EXERCISE OBJECTIVE = Start your answer with the line containing "Privacy Policy (259, 1780)" and end it with the last line of the records below, retyping every line between exactly and adding nothing.

(Saved entries)
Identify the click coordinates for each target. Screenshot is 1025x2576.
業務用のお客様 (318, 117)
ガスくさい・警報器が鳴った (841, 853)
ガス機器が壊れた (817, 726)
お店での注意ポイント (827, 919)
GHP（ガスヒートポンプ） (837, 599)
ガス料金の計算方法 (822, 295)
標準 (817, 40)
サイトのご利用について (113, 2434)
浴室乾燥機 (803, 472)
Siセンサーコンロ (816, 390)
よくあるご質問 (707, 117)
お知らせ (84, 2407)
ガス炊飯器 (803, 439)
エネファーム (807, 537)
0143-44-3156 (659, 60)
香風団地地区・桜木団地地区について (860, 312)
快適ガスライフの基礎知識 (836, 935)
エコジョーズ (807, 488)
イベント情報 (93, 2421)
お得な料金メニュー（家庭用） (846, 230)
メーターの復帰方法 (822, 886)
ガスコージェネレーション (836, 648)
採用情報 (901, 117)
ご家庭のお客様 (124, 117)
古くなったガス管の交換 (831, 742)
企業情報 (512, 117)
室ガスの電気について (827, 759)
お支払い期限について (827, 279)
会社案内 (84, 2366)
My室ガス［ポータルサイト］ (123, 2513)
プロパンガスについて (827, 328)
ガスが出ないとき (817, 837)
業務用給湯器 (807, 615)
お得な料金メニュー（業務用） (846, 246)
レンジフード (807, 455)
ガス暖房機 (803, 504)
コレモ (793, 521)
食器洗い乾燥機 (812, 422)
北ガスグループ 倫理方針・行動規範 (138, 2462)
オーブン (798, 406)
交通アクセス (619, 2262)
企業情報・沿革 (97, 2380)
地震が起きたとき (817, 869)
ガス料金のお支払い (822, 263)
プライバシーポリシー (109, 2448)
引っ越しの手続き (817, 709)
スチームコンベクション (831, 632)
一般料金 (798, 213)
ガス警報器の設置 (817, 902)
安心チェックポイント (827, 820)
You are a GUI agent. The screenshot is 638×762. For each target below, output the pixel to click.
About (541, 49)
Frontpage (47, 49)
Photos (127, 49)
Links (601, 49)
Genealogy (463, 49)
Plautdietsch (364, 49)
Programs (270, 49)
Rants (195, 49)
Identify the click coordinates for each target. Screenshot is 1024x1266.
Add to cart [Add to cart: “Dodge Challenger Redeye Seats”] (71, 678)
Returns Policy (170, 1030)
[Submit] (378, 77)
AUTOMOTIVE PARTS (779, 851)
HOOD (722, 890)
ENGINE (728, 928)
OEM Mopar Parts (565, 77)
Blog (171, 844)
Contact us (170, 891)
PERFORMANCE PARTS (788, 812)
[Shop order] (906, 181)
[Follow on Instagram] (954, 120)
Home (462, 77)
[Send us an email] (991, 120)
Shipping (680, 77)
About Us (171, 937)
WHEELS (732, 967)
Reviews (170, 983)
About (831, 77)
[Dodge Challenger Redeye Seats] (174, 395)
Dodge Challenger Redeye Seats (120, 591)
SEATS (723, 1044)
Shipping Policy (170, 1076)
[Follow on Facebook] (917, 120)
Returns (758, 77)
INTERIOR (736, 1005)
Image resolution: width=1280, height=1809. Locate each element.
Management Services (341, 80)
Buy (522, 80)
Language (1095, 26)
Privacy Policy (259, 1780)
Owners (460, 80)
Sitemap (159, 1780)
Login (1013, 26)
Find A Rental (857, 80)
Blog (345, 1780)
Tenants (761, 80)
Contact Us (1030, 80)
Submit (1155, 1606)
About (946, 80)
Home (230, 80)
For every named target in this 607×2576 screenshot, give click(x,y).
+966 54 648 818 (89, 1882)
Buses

RESPONSE TO THIS EXERCISE =
Privacy Policy (259, 1780)
Owners (460, 80)
Sitemap (159, 1780)
Login (1013, 26)
Find A Rental (857, 80)
Blog (345, 1780)
Tenants (761, 80)
Contact Us (1030, 80)
Submit (1155, 1606)
About (946, 80)
Home (230, 80)
For every named target in this 607×2576 screenshot, give click(x,y).
+966 54 648 818 (89, 1882)
Buses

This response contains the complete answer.